I have tried the approaches here, but get different results due to differently formatted input data, and that question showing totals and not requiring the legend (I require the legend).
library(tidyverse)
df <- structure(list(discipline = c("Dev Ops", "Dev Ops", "Dev Ops",
"Dev Ops", "Data Engineering", "Data Engineering", "Data Engineering"
), work_type = c("Casual/Vacation", "Contract/Temp", "Full Time",
"Part Time", "Casual/Vacation", "Contract/Temp", "Full Time"),
n = c(3L, 117L, 581L, 9L, 1L, 297L, 490L)), class = c("tbl_df",
"tbl", "data.frame"), row.names = c(NA, -7L))
# A tibble: 7 x 3
discipline work_type n
<chr> <chr> <int>
1 Dev Ops Casual/Vacation 3
2 Dev Ops Contract/Temp 117
3 Dev Ops Full Time 581
4 Dev Ops Part Time 9
5 Data Engineering Casual/Vacation 1
6 Data Engineering Contract/Temp 297
7 Data Engineering Full Time 490
This produces the correct stacked bar plot, but with the same colours for both stacked bars
df %>%
ggplot(aes(x = discipline, y = n, fill = work_type)) +
geom_col(position = "Stack")
This applies unique colours to each stacked bar, but applies the same to both stacked bars
cols <- c("#5E4FA2", "#5E4FA2CC", "#5E4FA299", "#5E4FA266", "#9E0142",
"#9E0142CC", "#9E014299")
df %>%
ggplot(aes(x = discipline, y = n, fill = work_type)) +
geom_col(position = "Stack") +
scale_fill_manual(values = cols[1:4])
This achieves different colours across both stacked bars, but wrong colours (and wrong legend)
df %>%
ggplot(aes(x = discipline, y = n, fill = cols)) +
geom_col(position = "Stack")
This is based on this approach, but note the bar heights match the totals across all bars (rather than for each bar), and also has the same colours in both stacked bars
df %>%
pivot_longer(cols = discipline:work_type) %>%
ggplot(aes(x = name, y = n)) +
geom_col(fill = c(cols, cols))
Where you want two combine two factors, the usual trick is to use interaction()
so your code would be:
# Data
df <- structure(list(discipline = c("Dev Ops", "Dev Ops", "Dev Ops",
"Dev Ops", "Data Engineering", "Data Engineering", "Data Engineering"

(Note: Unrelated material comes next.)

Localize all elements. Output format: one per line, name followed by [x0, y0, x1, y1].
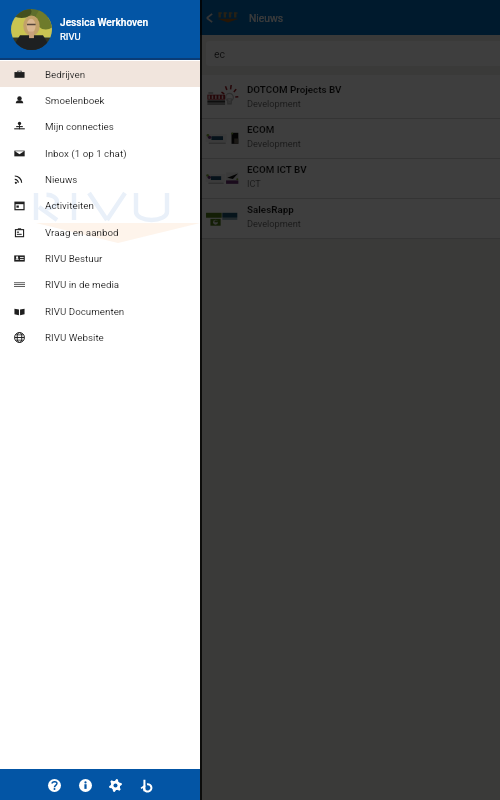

), work_type = c("Casual/Vacation", "Contract/Temp", "Full Time",
"Part Time", "Casual/Vacation", "Contract/Temp", "Full Time"),
n = c(3L, 117L, 581L, 9L, 1L, 297L, 490L)), class = c("tbl_df",
"tbl", "data.frame"), row.names = c(NA, -7L))
# Colours
cols <- c("#5E4FA2", "#5E4FA2CC", "#5E4FA299", "#5E4FA266", "#9E0142",
"#9E0142CC", "#9E014299")
# Plot
df %>%
ggplot(aes(x = discipline, y = n, fill = interaction(work_type, discipline))) +
geom_col(position = "Stack") +
scale_fill_manual(name="Whatever", values = cols)
You might want a better name for the colour legend though, and might want to investigate the sep
argument to interaction
so that the factors are a bit more readable.